> [Stored data]:
-- Opening Marker --
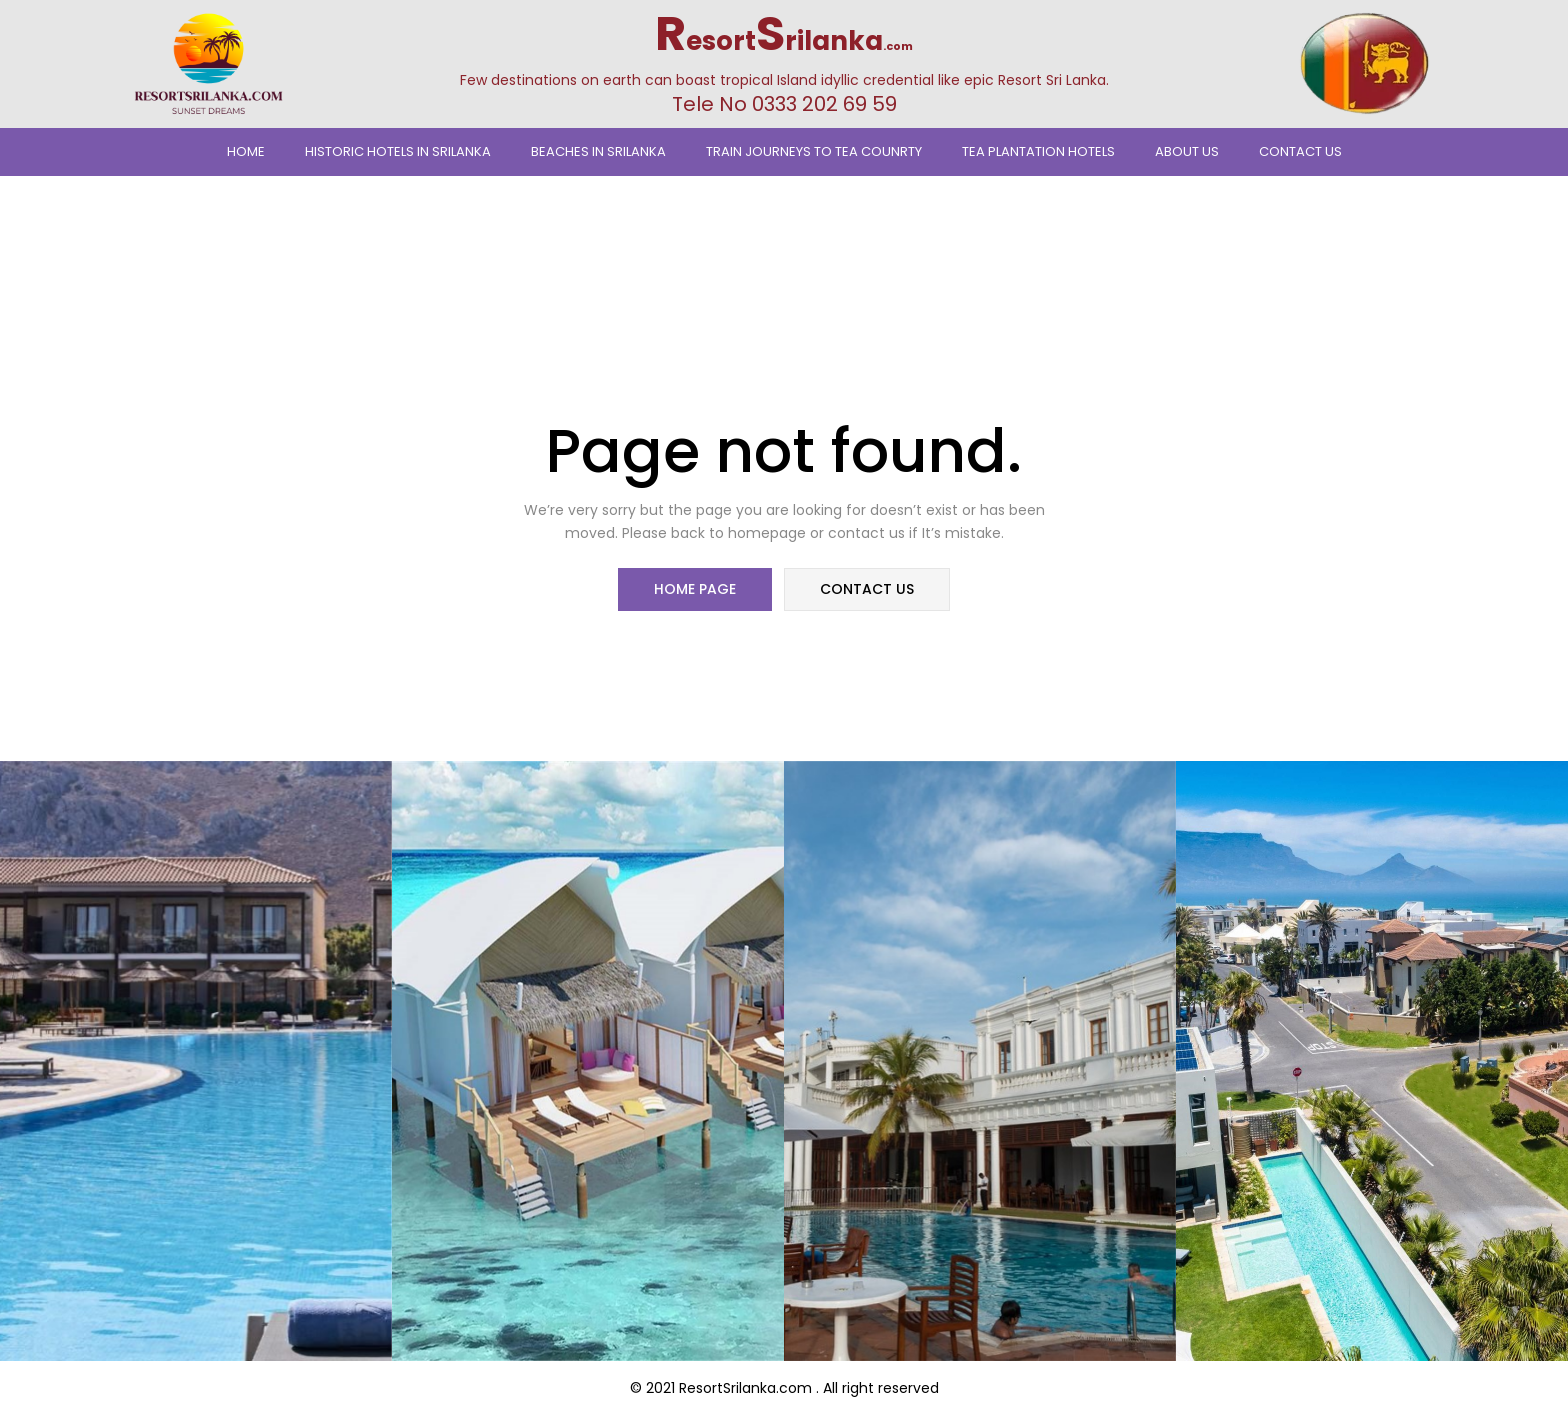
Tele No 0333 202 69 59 (784, 104)
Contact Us (1300, 151)
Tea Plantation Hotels (1038, 151)
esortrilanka (784, 41)
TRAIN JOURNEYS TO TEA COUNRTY (814, 151)
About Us (1187, 151)
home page (696, 590)
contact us (866, 590)
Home (246, 151)
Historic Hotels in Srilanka (398, 151)
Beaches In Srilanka (598, 151)
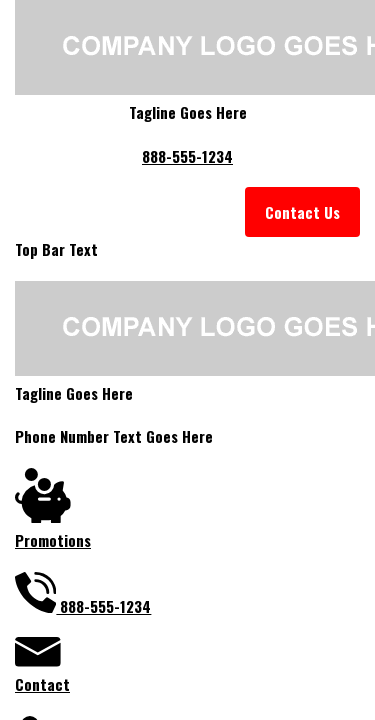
-- Closing Marker --
> [Exercise aim]: The records are to be duplicated in full and exactly, with images left out.

> [Answer space]:
Tele No 0333 202 69 59 (784, 104)
Contact Us (1300, 151)
Tea Plantation Hotels (1038, 151)
esortrilanka (784, 41)
TRAIN JOURNEYS TO TEA COUNRTY (814, 151)
About Us (1187, 151)
home page (696, 590)
contact us (866, 590)
Home (246, 151)
Historic Hotels in Srilanka (398, 151)
Beaches In Srilanka (598, 151)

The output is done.